Extracted records START

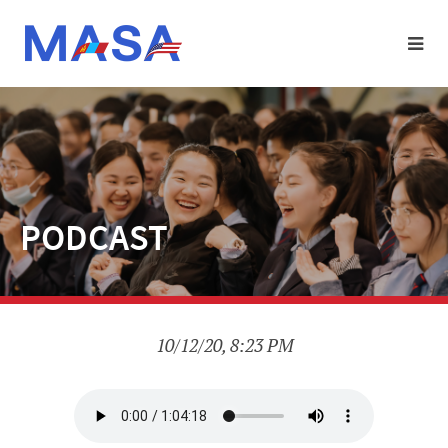
PODCAST
10/12/20, 8:23 PM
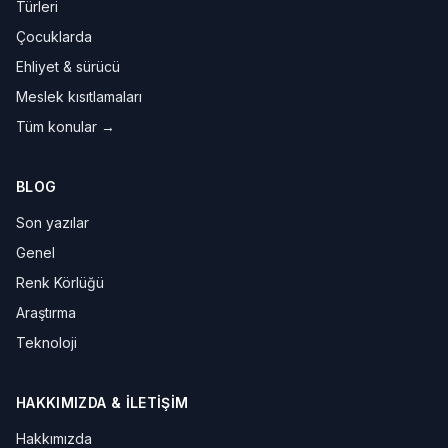
Türleri
Çocuklarda
Ehliyet & sürücü
Meslek kısıtlamaları
Tüm konular →
BLOG
Son yazılar
Genel
Renk Körlüğü
Araştırma
Teknoloji
HAKKIMIZDA & İLETIŞIM
Hakkımızda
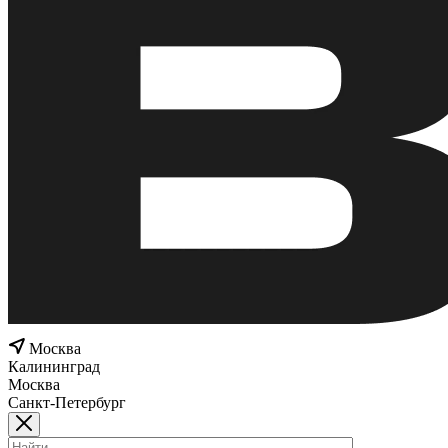
Москва
Калининград
Москва
Санкт-Петербург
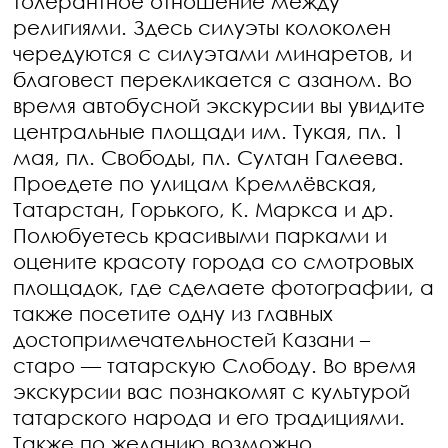
толерантное отношение между
религиями. Здесь силуэты колоколен
чередуются с силуэтами минаретов, и
благовест перекликается с азаном. Во
время автобусной экскурсии вы увидите
центральные площади им. Тукая, пл. 1
мая, пл. Свободы, пл. Султан Галеева.
Проедете по улицам Кремлёвская,
Татарстан, Горького, К. Маркса и др.
Полюбуетесь красивыми парками и
оцените красоту города со смотровых
площадок, где сделаете фотографии, а
также посетите одну из главных
достопримечательностей Казани –
старо — татарскую Слободу. Во время
экскурсии вас познакомят с культурой
татарского народа и его традициями.
Также по желанию возможно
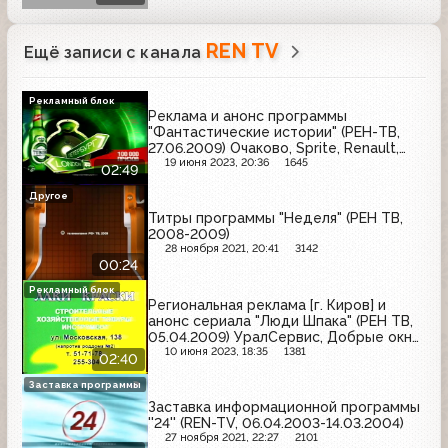
REN TV
Ещё записи с канала
Рекламный блок
Реклама и анонс программы
"Фантастические истории" (РЕН-ТВ,
27.06.2009) Очаково, Sprite, Renault,
Garnier, Квас Очаковский, Tuborg
19 июня 2023, 20:36
1645
02:49
Другое
Титры программы "Неделя" (РЕН ТВ,
2008-2009)
28 ноября 2021, 20:41
3142
00:24
Рекламный блок
Региональная реклама [г. Киров] и
анонс сериала "Люди Шпака" (РЕН ТВ,
05.04.2009) УралСервис, Добрые окна,
Такси "Самурай", Топ Шина, Софт-
10 июня 2023, 18:35
1381
02:40
Сервис, Автосалон "Гусар", Лаки-
краски, Шинный центр "Мотор", Мой
Заставка программы
дом, Центр
Заставка информационной программы
''24'' (REN-TV, 06.04.2003-14.03.2004)
27 ноября 2021, 22:27
2101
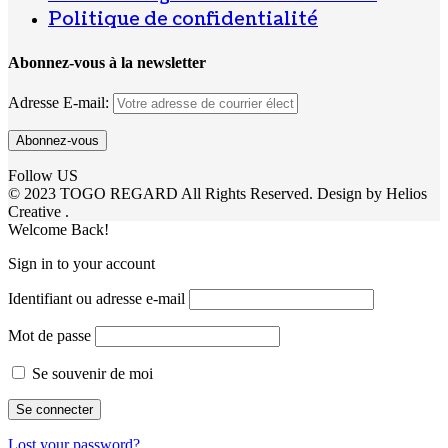
Politique de confidentialité
Abonnez-vous à la newsletter
Adresse E-mail:
Follow US
© 2023 TOGO REGARD All Rights Reserved. Design by Helios
Creative .
Welcome Back!
Sign in to your account
Identifiant ou adresse e-mail
Mot de passe
Se souvenir de moi
Lost your password?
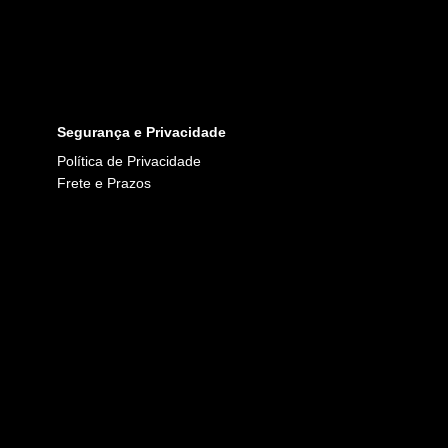
Segurança e Privacidade
Política de Privacidade
Frete e Prazos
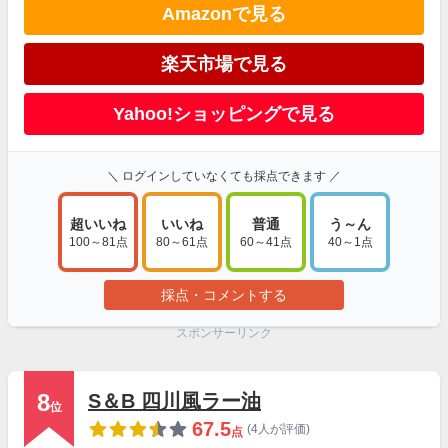
Amazonで見る
楽天市場で見る
Yahoo!ショッピングで見る
＼ ログインしていなくても採点できます ／
超いいね
いいね
普通
う～ん
100～81点
80～61点
60～41点
40～1点
採点・コメントする
スポンサーリンク
8
S＆B 四川風ラー油
位
67.5
(4人が評価)
点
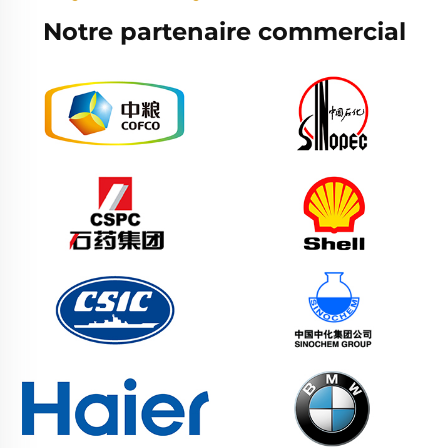
Notre partenaire commercial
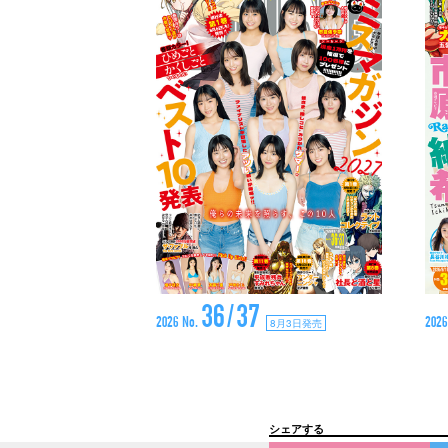
36/37
2026 No.
2026
8月3日発売
シェアする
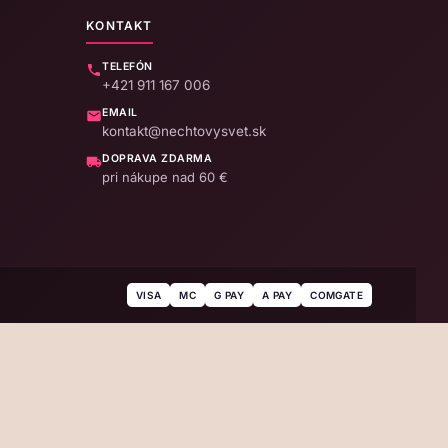
KONTAKT
TELEFÓN
+421 911 167 006
EMAIL
kontakt@nechtovysvet.sk
DOPRAVA ZDARMA
pri nákupe nad 60 €
VISA
MC
G PAY
A PAY
COMGATE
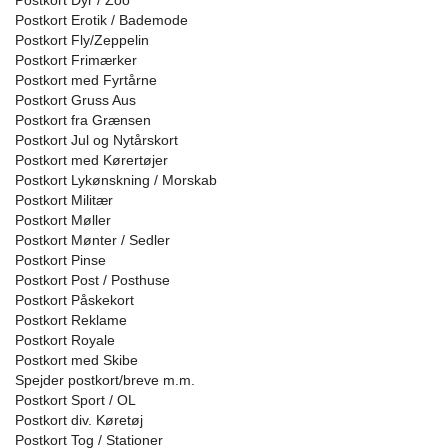
Postkort Dyr / Zoo
Postkort Erotik / Bademode
Postkort Fly/Zeppelin
Postkort Frimærker
Postkort med Fyrtårne
Postkort Gruss Aus
Postkort fra Grænsen
Postkort Jul og Nytårskort
Postkort med Kørertøjer
Postkort Lykønskning / Morskab
Postkort Militær
Postkort Møller
Postkort Mønter / Sedler
Postkort Pinse
Postkort Post / Posthuse
Postkort Påskekort
Postkort Reklame
Postkort Royale
Postkort med Skibe
Spejder postkort/breve m.m.
Postkort Sport / OL
Postkort div. Køretøj
Postkort Tog / Stationer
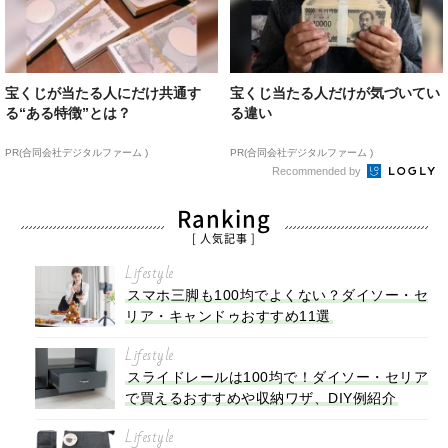
宝くじが当たる人にだけ共通す
宝くじ当たる人だけが気づいてい
る“ある特徴”とは？
る違い
PR(合同会社デジタルファーム )
PR(合同会社デジタルファーム )
Recommended by
Ranking
[ 人気記事 ]
Lifestyle
スマホ三脚も100均でよくない？ダイソー・セ
リア・キャンドゥおすすめ11選
Lifestyle
スライドレールは100均で！ダイソー・セリア
で買えるおすすめや収納ワザ、DIY例紹介
Lifestyle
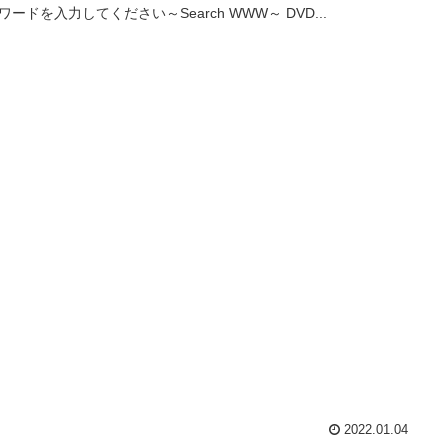
ワードを入力してください～Search WWW～ DVD...
2022.01.04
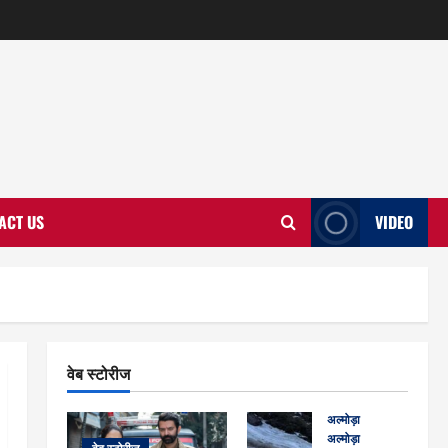
ACT US
VIDEO
वेब स्टोरीज
अल्मोड़ा
अल्मोड़ा और इतिहास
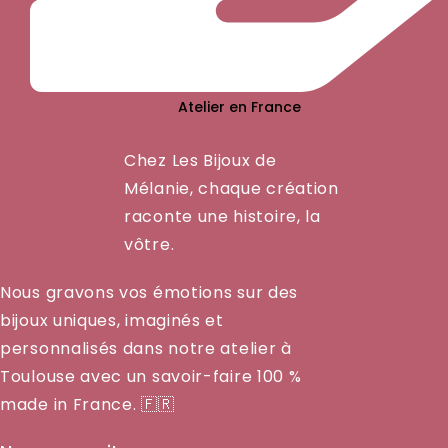
Atelier en France
Chez Les Bijoux de
Mélanie, chaque création
raconte une histoire, la
vôtre.
Nous gravons vos émotions sur des
bijoux uniques, imaginés et
personnalisés dans notre atelier à
Toulouse avec un savoir-faire 100 %
made in France. 🇫🇷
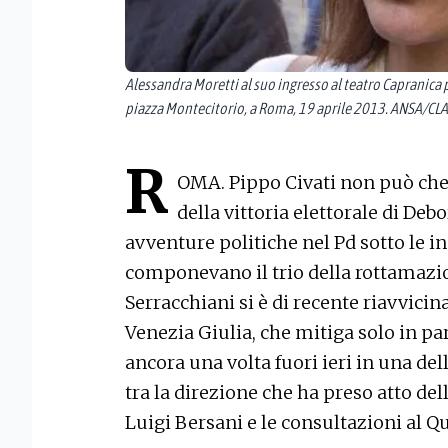
Alessandra Moretti al suo ingresso al teatro Capranica 
piazza Montecitorio, a Roma, 19 aprile 2013. ANSA/CL
R
OMA. Pippo Civati non può che
della vittoria elettorale di De
avventure politiche nel Pd sotto le i
componevano il trio della rottamazio
Serracchiani si è di recente riavvicina
Venezia Giulia, che mitiga solo in part
ancora una volta fuori ieri in una de
tra la direzione che ha preso atto del
Luigi Bersani e le consultazioni al Q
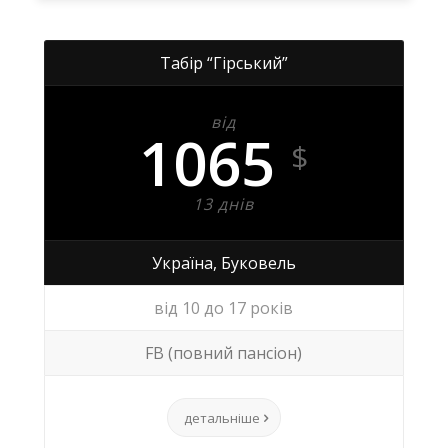
Табір “Гірський”
від
1065
$
13 днів
Україна, Буковель
від 10 до 17 років
FB (повний пансіон)
детальніше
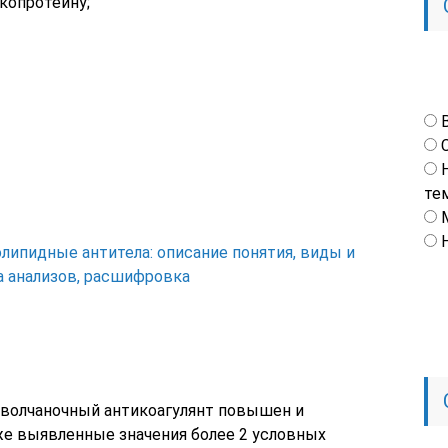
икопротеину;
те
ипидные антитела: описание понятия, виды и
а анализов, расшифровка
 — волчаночный антикоагулянт повышен и
же выявленные значения более 2 условных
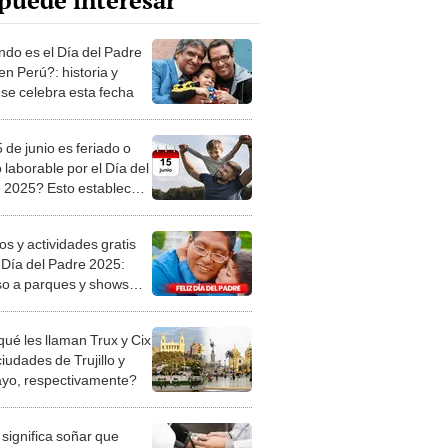
puede interesar
do es el Día del Padre
en Perú?: historia y
se celebra esta fecha
 de junio es feriado o
 laborable por el Día del
 2025? Esto establece
ruano
os y actividades gratis
l Día del Padre 2025:
so a parques y shows
ales en Lima
qué les llaman Trux y Cix
ciudades de Trujillo y
ayo, respectivamente?
significa soñar que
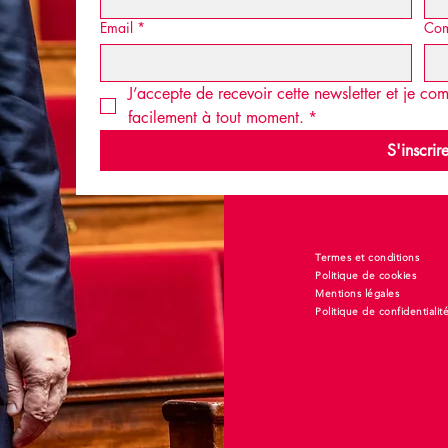
Email
*
Co
J’accepte de recevoir cette newsletter et je c
facilement à tout moment.
*
S'inscrir
Termes et conditions
Politique de cookies
Mentions légales
Politique de confidentialit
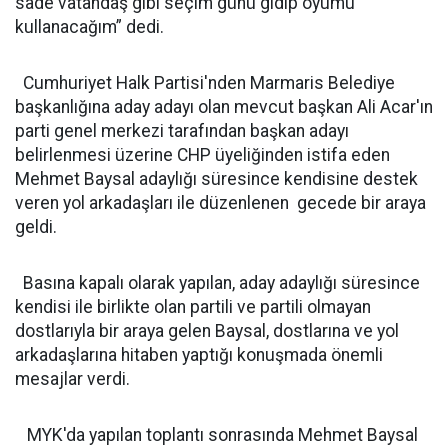
sade vatandaş gibi seçim günü gidip oyumu
kullanacağım” dedi.
Cumhuriyet Halk Partisi'nden Marmaris Belediye
başkanlığına aday adayı olan mevcut başkan Ali Acar'ın
parti genel merkezi tarafından başkan adayı
belirlenmesi üzerine CHP üyeliğinden istifa eden
Mehmet Baysal adaylığı süresince kendisine destek
veren yol arkadaşları ile düzenlenen gecede bir araya
geldi.
Basına kapalı olarak yapılan, aday adaylığı süresince
kendisi ile birlikte olan partili ve partili olmayan
dostlarıyla bir araya gelen Baysal, dostlarına ve yol
arkadaşlarına hitaben yaptığı konuşmada önemli
mesajlar verdi.
MYK'da yapılan toplantı sonrasında Mehmet Baysal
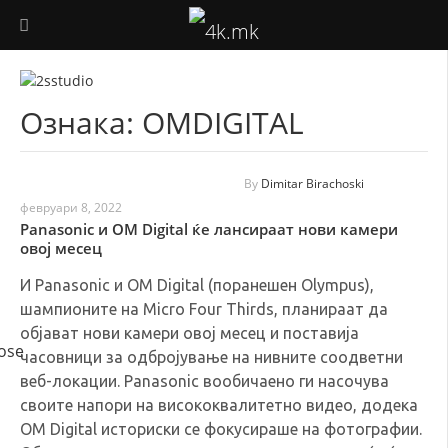
ФОТОГРАФИЈА
Ознака:
OMDIGITAL
ВИДЕО ПРОДУКЦИЈА
ДРОНОВИ
By
Dimitar Birachoski
февруари 8, 2022
АУДИО
Panasonic и OM Digital ќе лансираат нови камери
овој месец
ТЕХНОЛОГИЈА
И Panasonic и OM Digital (поранешен Olympus),
шампионите на Micro Four Thirds, планираат да
КОРИСНО
објават нови камери овој месец и поставија
часовници за одбројување на нивните соодветни
веб-локации. Panasonic вообичаено ги насочува
своите напори на висококвалитетно видео, додека
OM Digital историски се фокусираше на фотографии.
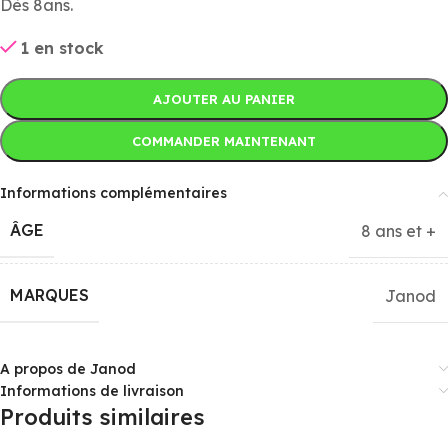
Dès 8ans.
1 en stock
AJOUTER AU PANIER
COMMANDER MAINTENANT
Informations complémentaires
ÂGE
8 ans et +
MARQUES
Janod
A propos de Janod
Informations de livraison
Produits similaires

Extracted records END

**What this task involves**. Write out the data word for word, with every picture dropped.

**Answer to this task**.
PODCAST
10/12/20, 8:23 PM
Türleri
Çocuklarda
Ehliyet & sürücü
Meslek kısıtlamaları
Tüm konular →
BLOG
Son yazılar
Genel
Renk Körlüğü
Araştırma
Teknoloji
HAKKIMIZDA & İLETIŞIM
Hakkımızda
Москва
Калининград
Москва
Санкт-Петербург
толерантное отношение между
религиями. Здесь силуэты колоколен
чередуются с силуэтами минаретов, и
благовест перекликается с азаном. Во
время автобусной экскурсии вы увидите
центральные площади им. Тукая, пл. 1
мая, пл. Свободы, пл. Султан Галеева.
Проедете по улицам Кремлёвская,
Татарстан, Горького, К. Маркса и др.
Полюбуетесь красивыми парками и
оцените красоту города со смотровых
площадок, где сделаете фотографии, а
также посетите одну из главных
достопримечательностей Казани –
старо — татарскую Слободу. Во время
экскурсии вас познакомят с культурой
татарского народа и его традициями.
Также по желанию возможно
REN TV
Ещё записи с канала
Рекламный блок
Реклама и анонс программы
"Фантастические истории" (РЕН-ТВ,
27.06.2009) Очаково, Sprite, Renault,
Garnier, Квас Очаковский, Tuborg
19 июня 2023, 20:36
1645
02:49
Другое
Титры программы "Неделя" (РЕН ТВ,
2008-2009)
28 ноября 2021, 20:41
3142
00:24
Рекламный блок
Региональная реклама [г. Киров] и
анонс сериала "Люди Шпака" (РЕН ТВ,
05.04.2009) УралСервис, Добрые окна,
Такси "Самурай", Топ Шина, Софт-
10 июня 2023, 18:35
1381
02:40
Сервис, Автосалон "Гусар", Лаки-
краски, Шинный центр "Мотор", Мой
Заставка программы
дом, Центр
Заставка информационной программы
''24'' (REN-TV, 06.04.2003-14.03.2004)
27 ноября 2021, 22:27
2101
Politique de confidentialité
Abonnez-vous à la newsletter
Adresse E-mail:
Follow US
© 2023 TOGO REGARD All Rights Reserved. Design by Helios
Creative .
Welcome Back!
Sign in to your account
Identifiant ou adresse e-mail
Mot de passe
Se souvenir de moi
Lost your password?
Segurança e Privacidade
Política de Privacidade
Frete e Prazos
Amazonで見る
楽天市場で見る
Yahoo!ショッピングで見る
＼ ログインしていなくても採点できます ／
超いいね
いいね
普通
う～ん
100～81点
80～61点
60～41点
40～1点
採点・コメントする
スポンサーリンク
8
S＆B 四川風ラー油
位
67.5
(4人が評価)
点
Notre partenaire commercial
36/37
2026 No.
2026
8月3日発売
シェアする
KONTAKT
TELEFÓN
+421 911 167 006
EMAIL
kontakt@nechtovysvet.sk
DOPRAVA ZDARMA
pri nákupe nad 60 €
VISA
MC
G PAY
A PAY
COMGATE
Postkort Dyr / Zoo
Postkort Erotik / Bademode
Postkort Fly/Zeppelin
Postkort Frimærker
Postkort med Fyrtårne
Postkort Gruss Aus
Postkort fra Grænsen
Postkort Jul og Nytårskort
Postkort med Kørertøjer
Postkort Lykønskning / Morskab
Postkort Militær
Postkort Møller
Postkort Mønter / Sedler
Postkort Pinse
Postkort Post / Posthuse
Postkort Påskekort
Postkort Reklame
Postkort Royale
Postkort med Skibe
Spejder postkort/breve m.m.
Postkort Sport / OL
Postkort div. Køretøj
Postkort Tog / Stationer
宝くじが当たる人にだけ共通す
宝くじ当たる人だけが気づいてい
る“ある特徴”とは？
る違い
PR(合同会社デジタルファーム )
PR(合同会社デジタルファーム )
Recommended by
Ranking
[ 人気記事 ]
Lifestyle
スマホ三脚も100均でよくない？ダイソー・セ
リア・キャンドゥおすすめ11選
Lifestyle
スライドレールは100均で！ダイソー・セリア
で買えるおすすめや収納ワザ、DIY例紹介
Lifestyle
ワードを入力してください～Search WWW～ DVD...
2022.01.04
ACT US
VIDEO
वेब स्टोरीज
अल्मोड़ा
अल्मोड़ा और इतिहास
Atelier en France
Chez Les Bijoux de
Mélanie, chaque création
raconte une histoire, la
vôtre.
Nous gravons vos émotions sur des
bijoux uniques, imaginés et
personnalisés dans notre atelier à
Toulouse avec un savoir-faire 100 %
made in France. 🇫🇷
Alessandra Moretti al suo ingresso al teatro Capranica 
piazza Montecitorio, a Roma, 19 aprile 2013. ANSA/CL
R
OMA. Pippo Civati non può che
della vittoria elettorale di De
avventure politiche nel Pd sotto le i
componevano il trio della rottamazio
Serracchiani si è di recente riavvicina
Venezia Giulia, che mitiga solo in part
ancora una volta fuori ieri in una de
tra la direzione che ha preso atto del
Luigi Bersani e le consultazioni al Q
Табір “Гірський”
від
1065
$
13 днів
Україна, Буковель
від 10 до 17 років
FB (повний пансіон)
детальніше
икопротеину;
те
ипидные антитела: описание понятия, виды и
а анализов, расшифровка
 — волчаночный антикоагулянт повышен и
же выявленные значения более 2 условных
puede interesar
do es el Día del Padre
en Perú?: historia y
se celebra esta fecha
 de junio es feriado o
 laborable por el Día del
 2025? Esto establece
ruano
os y actividades gratis
l Día del Padre 2025:
so a parques y shows
ales en Lima
qué les llaman Trux y Cix
ciudades de Trujillo y
ayo, respectivamente?
significa soñar que
Email
*
Co
J’accepte de recevoir cette newsletter et je c
facilement à tout moment.
*
S'inscrir
Termes et conditions
Politique de cookies
Mentions légales
Politique de confidentialit
sade vatandaş gibi seçim günü gidip oyumu
kullanacağım” dedi.
Cumhuriyet Halk Partisi'nden Marmaris Belediye
başkanlığına aday adayı olan mevcut başkan Ali Acar'ın
parti genel merkezi tarafından başkan adayı
belirlenmesi üzerine CHP üyeliğinden istifa eden
Mehmet Baysal adaylığı süresince kendisine destek
veren yol arkadaşları ile düzenlenen gecede bir araya
geldi.
Basına kapalı olarak yapılan, aday adaylığı süresince
kendisi ile birlikte olan partili ve partili olmayan
dostlarıyla bir araya gelen Baysal, dostlarına ve yol
arkadaşlarına hitaben yaptığı konuşmada önemli
mesajlar verdi.
MYK'da yapılan toplantı sonrasında Mehmet Baysal
ФОТОГРАФИЈА
Ознака:
OMDIGITAL
ВИДЕО ПРОДУКЦИЈА
ДРОНОВИ
By
Dimitar Birachoski
февруари 8, 2022
АУДИО
Panasonic и OM Digital ќе лансираат нови камери
овој месец
ТЕХНОЛОГИЈА
И Panasonic и OM Digital (поранешен Olympus),
шампионите на Micro Four Thirds, планираат да
КОРИСНО
објават нови камери овој месец и поставија
часовници за одбројување на нивните соодветни
веб-локации. Panasonic вообичаено ги насочува
своите напори на висококвалитетно видео, додека
OM Digital историски се фокусираше на фотографии.
Dès 8ans.
1 en stock
AJOUTER AU PANIER
COMMANDER MAINTENANT
Informations complémentaires
ÂGE
8 ans et +
MARQUES
Janod
A propos de Janod
Informations de livraison
Produits similaires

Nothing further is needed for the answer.